Her naked escapades came hot on the heels of a spate of public nudity in Cambodia. Within the space of a few weeks, authorities arrested and deported  five American and French tourists who were caught posing for naked pictures in three separate incidents at  the Angkor temples complex.

Elsewhere in Asia, four of 10 Western trekkers who stripped off - the men completely, the women going topless - at the top of Malaysia's Mount Kinabalu were arrested and jailed. A local official linked their actions atop the sacred mountain to a subsequent 5.9 magnitude earthquake which killed 18 people. 

Peru was the  2014 nude hotspot, with eight people arrested in one week at the sacred  Machu Picchu site for stripping naked.

Toilet breaks

Every holidaymaker has been there. Be it midway through a bus trip after a few too many drinks  or  after dodgy street food, there comes a time when a toilet is too far away. Some, though, have caused a stink by relieving themselves in inappropriate places, so it’s probably best to keep your legs tightly crossed for as long as possible.

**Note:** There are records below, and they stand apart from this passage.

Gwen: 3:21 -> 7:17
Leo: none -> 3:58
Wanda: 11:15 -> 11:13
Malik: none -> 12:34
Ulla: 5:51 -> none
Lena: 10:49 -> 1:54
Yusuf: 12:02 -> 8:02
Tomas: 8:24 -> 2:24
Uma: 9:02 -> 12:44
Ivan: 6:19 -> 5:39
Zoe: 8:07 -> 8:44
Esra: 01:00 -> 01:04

In July, signs were unveiled in Iceland  to   curb the rising problem of public pooping and peeing at major tourist attractions. The signs show a human figure squatting inside a red circle with a diagonal line  through it,  and the words “No human waste” in English. It came in response to an increase in tourists refusing to pay to use communal toilets.

Show some respect

Locals often complain that visitors show a  lack of respect. But while most can forgive if you forget the correct height to bow  when saying hello in Cambodia or how to place your chopsticks in Vietnam, some  shenanigans  go too far.

This month, officials urged tourists to stop  groping the breasts of a statue of   Yang Guifei, one of the   Four Beauties of ancient China, at Huaqing Hot Springs in Shaanxi province, after hordes of tourists  snapped shots of themselves touching up the stone tribute.

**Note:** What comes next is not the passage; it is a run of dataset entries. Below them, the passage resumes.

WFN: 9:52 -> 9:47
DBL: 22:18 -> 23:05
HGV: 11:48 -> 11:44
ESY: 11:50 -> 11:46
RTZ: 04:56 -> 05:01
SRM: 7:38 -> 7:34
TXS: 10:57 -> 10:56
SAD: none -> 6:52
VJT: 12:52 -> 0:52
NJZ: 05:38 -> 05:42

The Colosseum in Rome has been the victim of a spate of  vandalism.  Last month, an   Austrian woman was caught carving “M.D.S.” with a  penknife  on a pillar. In July, a Lebanese woman used a coin to cut into the monument – just days after a Bulgarian international footballer was allegedly caught red-handed doing the same. In   March,   two Americans were arrested after scraping their names into an upper level of the  ampitheatre, and last year a   Canadian teenager was  stopped with a souvenir brick in her rucksack.

Don’t drink too much 

A holiday is the time to unwind with a few alcoholic drinks, but the drunken escapades of some tourists have ruined their holidays.  Consider the case of the two British holidaymakers who, in an episode reminiscent of film The Hangover, woke up the worse for wear after a late-night drinking session to find a penguin in their hotel room  on Australia’s Gold Coast. It transpired they had broken into  a theme park while drunk, set off a fire extinguisher in the shark tank and  swum with dolphins before taking the penguin.

Passengers at Rome’s Fiumicino airport were shocked to find a   Norwegian tourist  amid the luggage on the carousel. It is believed he had drunk too much, climbed over a closed check-in desk and fallen asleep on the conveyor belt.

 Know the local laws

For years, Britons have been getting officials in the United Arab Emirates hot under the collar over their frisky public frolics. Several people have been  sentenced to jail terms in Dubai for engaging in drunken extramarital sex in public places – and not all have been as lucky as Vince Acors and Michelle Palmer, whose prison sentences were eventually suspended. Not knowing or abiding by local laws can cause trouble for travellers.

Eating in public in daylight during the holy month of Ramadan in the UAE can land visitors in jail. In Barbados, it’s an offence to dress in camouflage clothing, while in Nigeria it’s illegal to bring mineral water into the country.

When visiting Thailand, refrain from stepping on currency, as the baht carries the face of the country's revered King Bhumibol. It is a criminal act.

Visitors to Germany should make sure they don’t run out of fuel on the autobahn, as it’s an offence. So is feeding pigeons in St Mark’s Square, Venice, where fines are handed out to those caught.